- Origin: Dublin, Ireland
- Genres: Ska-punk
- Years active: 2006–March 2010

= The Upgrades =

The Upgrades were a third wave ska band from Dublin, Ireland. Goldenplec.com named them as their "band of the week"" during March 2009 and hailed them as
Probably the best known unknown band in Dublin.
In 2006 they opened the Irish date of the International "Taste of Chaos Tour", sharing the stage with well-known bands such as Taking Back Sunday, Alexisonfire and Anti-Flag. They announced their split-up on March 26, 2010 on their Myspace blog.

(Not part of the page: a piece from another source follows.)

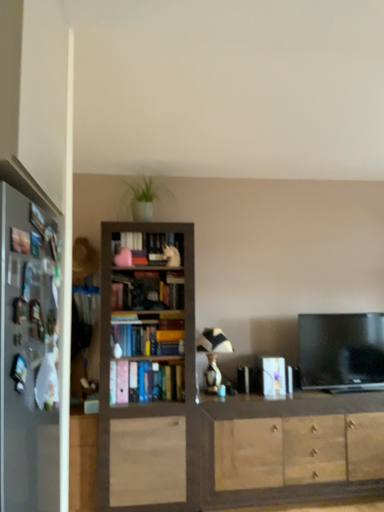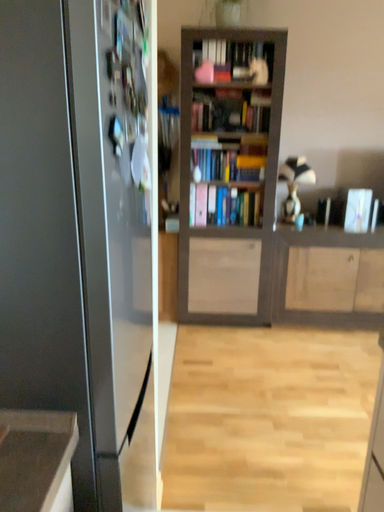 Question: How did the camera likely rotate when shooting the video?

Choices:
 (A) rotated left
 (B) rotated right

Answer: (A)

They played two farewell shows in April in Dublin one on the 4th with American punk rockers The Lawrence Arms and another on the 8th with Dublin Pop-Punk band Jody Has A Hitlist.

==Album==
The Upgrades debut 12-track album, Take A Risk, was released in 2009 on May 4. The band played in Dublin venue The Academy to support the launch of the album.

Track listing

1. The Thing Is
2. Rock’n’Fuck’n’Roll
3. Square One
4. You Should Know
5. Nothing
6. Angel Of Horror
7. Bukkake (no regrets)
8. Wrong About Me
9. Better Way
10. Somethin, I Dunno...
11. Friends & Idiots
12. This Is Us

==Exposure==
As well as playing alongside the likes of Taking Back Sunday and Anti-Flag the band were also selected to open the main stage at Europe’s biggest ska-punk festival - Mighty Sounds 2008 in Prague. They also performed at one of Ireland's biggest music festivals, Electric Picnic.